Assignment 3

538B Distributed Systems: Assignment 3

Due: Feb 3rd at 9PM

Winter 2015

In this assignment you will learn about leader election and membership management. You will design and implement a leader election algorithm that builds on a simple key-value service. The leader will use the key-value service to track and advertise the set of active nodes in the system. Your implementation will be resilient to a few kinds of failure.

Overview: You will be provided with an implementation of a simple key-value service that implements an RPC-accessible hash table in which keys are associated with values. Nodes in the system should not communicate with each other directly and must use this service for all communication.

Your task is to implement node logic that allows an arbitrary set of active nodes to agree on a "leader" node. If the leader fails, the remaining nodes should elect a new leader. Once elected, the leader must determine the active nodes in the system and advertise this set (through the key-value service). The active nodes set may change (as nodes may fail or join the system) and the leader must re-advertise the node set to reflect these events. Active nodes should periodically retrieve this list of active nodes.

Individual keys in the key-value service may experience permanent unavailability. Your node implementation must be robust to such unavailability and continue to elect leaders that will properly advertise the set of active nodes.

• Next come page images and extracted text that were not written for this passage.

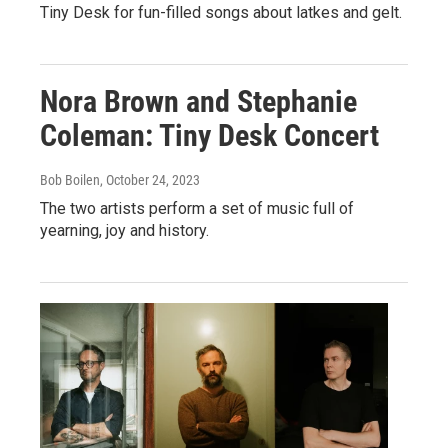
Tiny Desk for fun-filled songs about latkes and gelt.
Nora Brown and Stephanie
Coleman: Tiny Desk Concert
Bob Boilen
, October 24, 2023
The two artists perform a set of music full of
yearning, joy and history.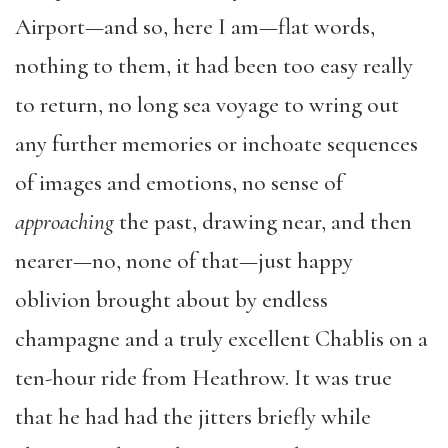
Airport—and so, here I am—flat words,
nothing to them, it had been too easy really
to return, no long sea voyage to wring out
any further memories or inchoate sequences
of images and emotions, no sense of
approaching
the past, drawing near, and then
nearer—no, none of that—just happy
oblivion brought about by endless
champagne and a truly excellent Chablis on a
ten-hour ride from Heathrow. It was true
that he had had the jitters briefly while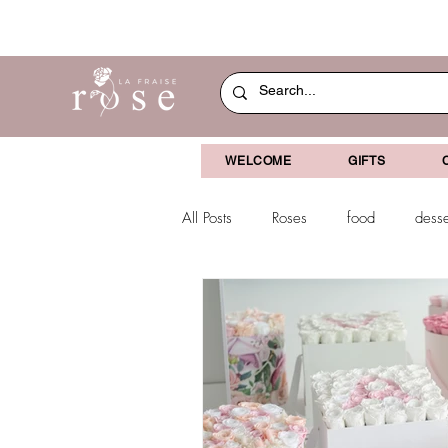
WELCOME
GIFTS
All Posts
Roses
food
desse
dried flowers
decoration
Christmas
chocolate-coverved g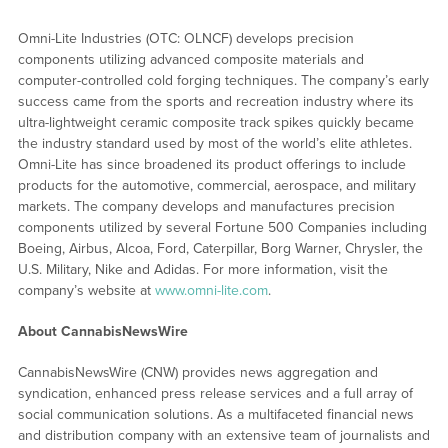
Omni-Lite Industries (OTC: OLNCF) develops precision
components utilizing advanced composite materials and
computer-controlled cold forging techniques. The company’s early
success came from the sports and recreation industry where its
ultra-lightweight ceramic composite track spikes quickly became
the industry standard used by most of the world’s elite athletes.
Omni-Lite has since broadened its product offerings to include
products for the automotive, commercial, aerospace, and military
markets. The company develops and manufactures precision
components utilized by several Fortune 500 Companies including
Boeing, Airbus, Alcoa, Ford, Caterpillar, Borg Warner, Chrysler, the
U.S. Military, Nike and Adidas. For more information, visit the
company’s website at
www.omni-lite.com
.
About CannabisNewsWire
CannabisNewsWire (CNW) provides news aggregation and
syndication, enhanced press release services and a full array of
social communication solutions. As a multifaceted financial news
and distribution company with an extensive team of journalists and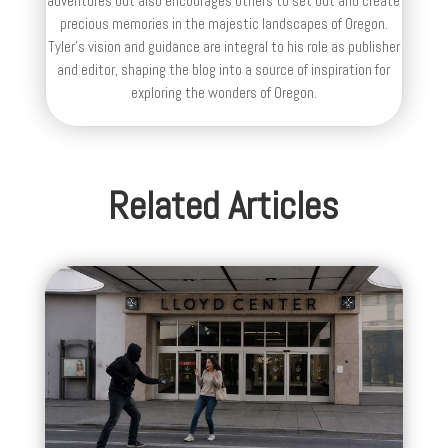
adventures but also encourages others to set out and create
precious memories in the majestic landscapes of Oregon.
Tyler's vision and guidance are integral to his role as publisher
and editor, shaping the blog into a source of inspiration for
exploring the wonders of Oregon.
Related Articles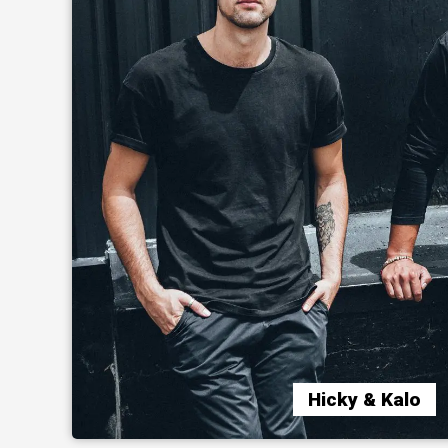
Hicky & Kalo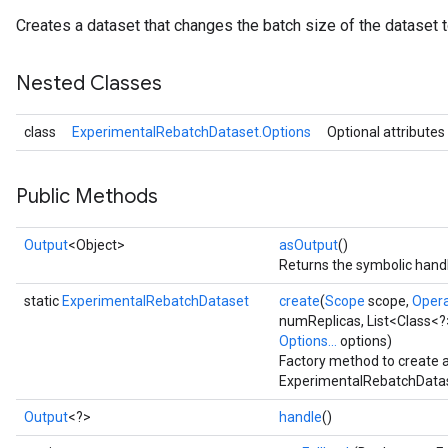
Creates a dataset that changes the batch size of the dataset t
Nested Classes
class
ExperimentalRebatchDataset.Options
Optional attributes
Public Methods
Output
<Object>
asOutput
()
Returns the symbolic handl
static
ExperimentalRebatchDataset
create
(
Scope
scope,
Oper
numReplicas, List<Class<?
Options...
options)
Factory method to create 
ExperimentalRebatchDatas
Output
<?>
handle
()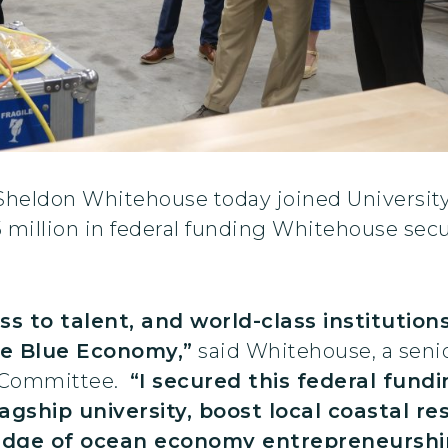
 Sheldon Whitehouse today joined University
5 million in federal funding Whitehouse sec
ss to talent, and world-class institution
the Blue Economy,”
said Whitehouse, a seni
 Committee.
“I secured this federal fun
lagship university, boost local coastal re
edge of ocean economy entrepreneurship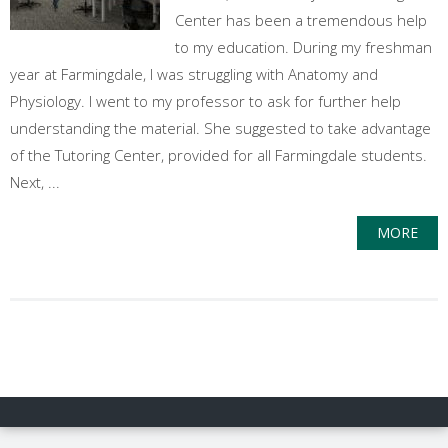
Center has been a tremendous help
to my education. During my freshman
year at Farmingdale, I was struggling with Anatomy and
Physiology. I went to my professor to ask for further help
understanding the material. She suggested to take advantage
of the Tutoring Center, provided for all Farmingdale students.
Next, ...
MORE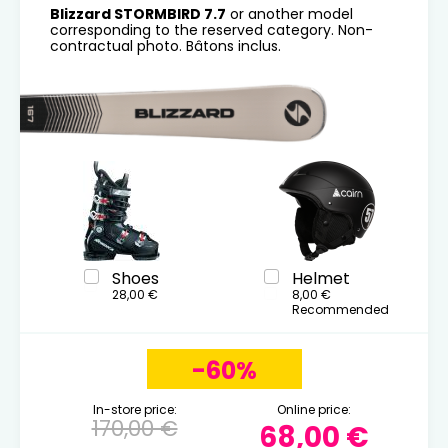
Blizzard STORMBIRD 7.7
or another model
corresponding to the reserved category. Non-
contractual photo. Bâtons inclus.
Shoes
Helmet
28,00 €
8,00 €
Recommended
-60%
In-store price:
Online price:
170,00 €
68,00 €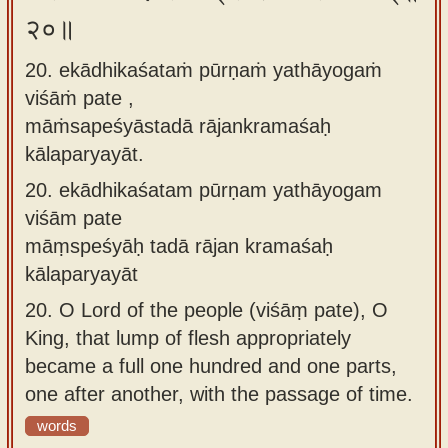
२०॥
20. ekādhikaśataṁ pūrṇaṁ yathāyogaṁ
viśāṁ pate ,
māṁsapeśyāstadā rājankramaśaḥ
kālaparyayāt.
20.
ekādhikaśatam pūrṇam yathāyogam
viśām pate
māṃspeśyāḥ tadā rājan kramaśaḥ
kālaparyayāt
20.
O Lord of the people (viśāṃ pate), O
King, that lump of flesh appropriately
became a full one hundred and one parts,
one after another, with the passage of time.
words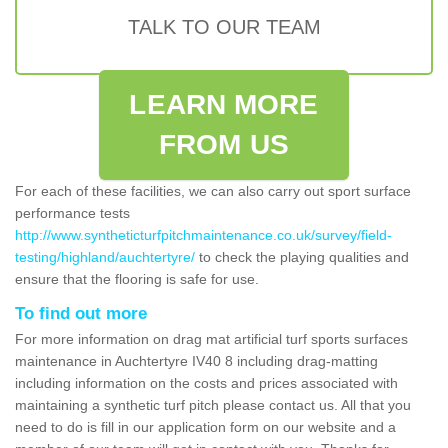
TALK TO OUR TEAM
LEARN MORE
FROM US
For each of these facilities, we can also carry out sport surface
performance tests
http://www.syntheticturfpitchmaintenance.co.uk/survey/field-
testing/highland/auchtertyre/
to check the playing qualities and
ensure that the flooring is safe for use.
To find out more
For more information on drag mat artificial turf sports surfaces
maintenance in Auchtertyre IV40 8 including drag-matting
including information on the costs and prices associated with
maintaining a synthetic turf pitch please contact us. All that you
need to do is fill in our application form on our website and a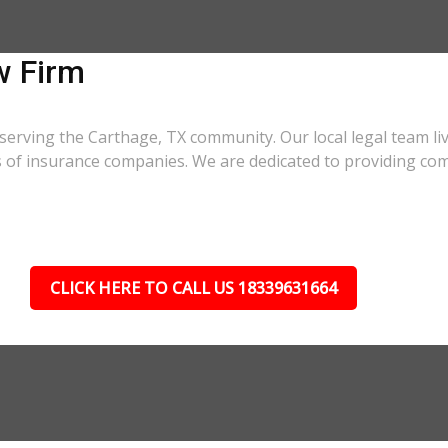
w Firm
serving the Carthage, TX community. Our local legal team li
cs of insurance companies. We are dedicated to providing co
CLICK HERE TO CALL US 18339631664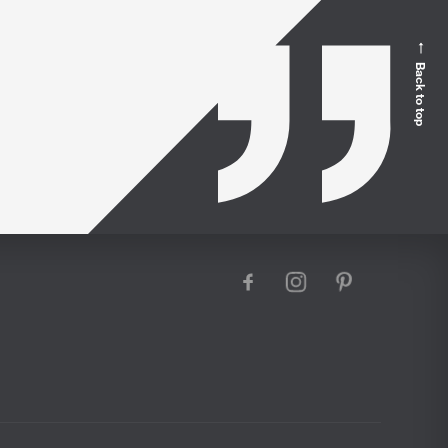
Back to top
facebook
instagram
pinterest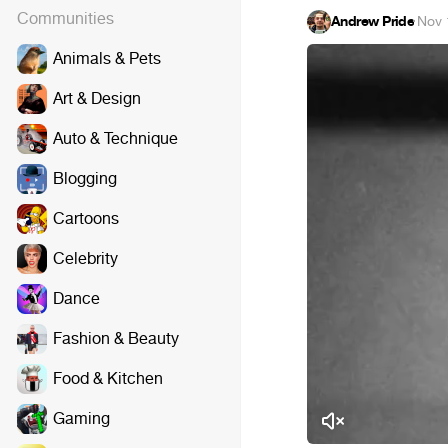
Communities
Andrew Pride
·
Nov 
Animals & Pets
Art & Design
Auto & Technique
Blogging
Cartoons
Celebrity
Dance
Fashion & Beauty
Food & Kitchen
Gaming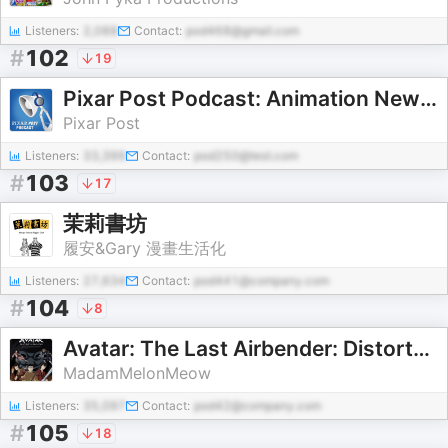
Listeners:
2,088
Contact:
pod468@gmail.com
#
102
19
Pixar Post Podcast: Animation News, Interviews & Reviews
Pixar Post
Listeners:
33,399
Contact:
pod250@test.com
#
103
17
茉莉書坊
履安&Gary 漫畫生活化
Listeners:
27,634
Contact:
pod441@company.com
#
104
8
Avatar: The Last Airbender: Distorted Reality
MadamMelonMeow
Listeners:
35,097
Contact:
pod42@company.com
#
105
18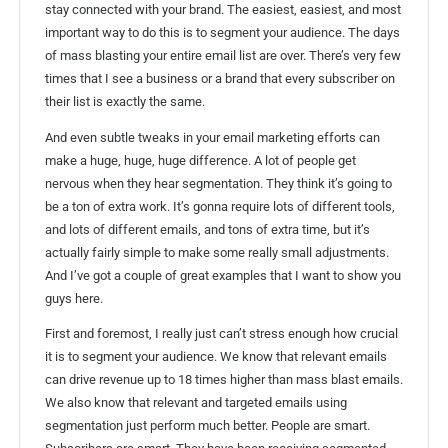
stay connected with your brand. The easiest, easiest, and most
important way to do this is to segment your audience. The days
of mass blasting your entire email list are over. There’s very few
times that I see a business or a brand that every subscriber on
their list is exactly the same.
And even subtle tweaks in your email marketing efforts can
make a huge, huge, huge difference. A lot of people get
nervous when they hear segmentation. They think it’s going to
be a ton of extra work. It’s gonna require lots of different tools,
and lots of different emails, and tons of extra time, but it’s
actually fairly simple to make some really small adjustments.
And I’ve got a couple of great examples that I want to show you
guys here.
First and foremost, I really just can’t stress enough how crucial
it is to segment your audience. We know that relevant emails
can drive revenue up to 18 times higher than mass blast emails.
We also know that relevant and targeted emails using
segmentation just perform much better. People are smart.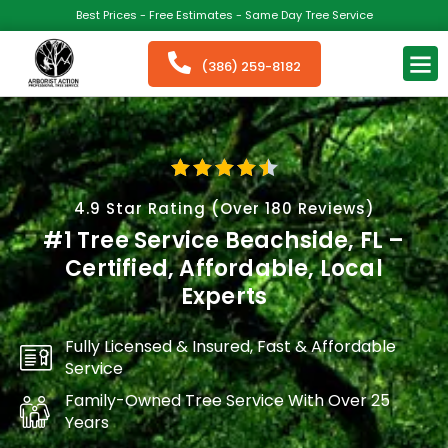
Best Prices - Free Estimates - Same Day Tree Service
(386) 259-8182
4.9 Star Rating (Over 180 Reviews)
#1 Tree Service Beachside, FL –
Certified, Affordable, Local
Experts
Fully Licensed & Insured, Fast & Affordable
Service
Family-Owned Tree Service With Over 25
Years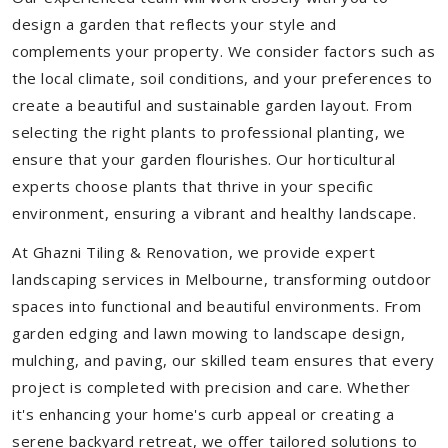
design a garden that reflects your style and
complements your property. We consider factors such as
the local climate, soil conditions, and your preferences to
create a beautiful and sustainable garden layout. From
selecting the right plants to professional planting, we
ensure that your garden flourishes. Our horticultural
experts choose plants that thrive in your specific
environment, ensuring a vibrant and healthy landscape.
At Ghazni Tiling & Renovation, we provide expert
landscaping services in Melbourne, transforming outdoor
spaces into functional and beautiful environments. From
garden edging and lawn mowing to landscape design,
mulching, and paving, our skilled team ensures that every
project is completed with precision and care. Whether
it's enhancing your home's curb appeal or creating a
serene backyard retreat, we offer tailored solutions to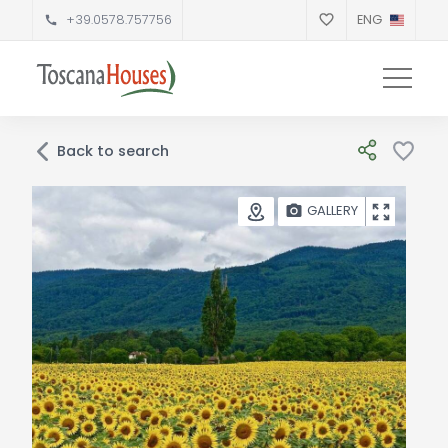
+39.0578.757756
ENG
Back to search
GALLERY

Key-value service: The key value service associates string keys with string values. Think of it as a remote hash table, providing the same strong consistency semantics that you would expect of a local hash table. The service starts with an empty hash table: every key is mapped to the empty string "". The service supports the following three atomic operations:

  • curr-value, vstamp' ← get(key, vstamp)
    • curr-value contains the current value associated with key, or is set to "unavailable" if the key is unavailable.
  • ret-val, vstamp' ← put(key, value, vstamp)
    • Associates value with key. ret-val is either "", which indicates success, or is set to "unavailable" if the key is unavailable.
  • curr-value, vstamp' ← testset(key, test-value, new-value, vstamp)
    • Tests if the current value associated with key is test-value. If yes, then it associates key with new-value and returns new-value. Otherwise, it returns the value currently associated with key. curr-value is set to "unavailable" if the key is unavailable.
Note the additional vstamp argument and vstamp' return value in each of the above calls. The key-value service maintains a GoVector-based vector clock for each key. The vstamp timestamp argument updates this clock and vstamp' is the resulting latest key-specific vector clock timestamp. Note that the underlying buffer wrapped by GoVector to generate vstamp' (using govec.GoLog.PrepareSend) is nil. Likewise, the buffer used to generate vstamp is irrelevant and may be set to nil.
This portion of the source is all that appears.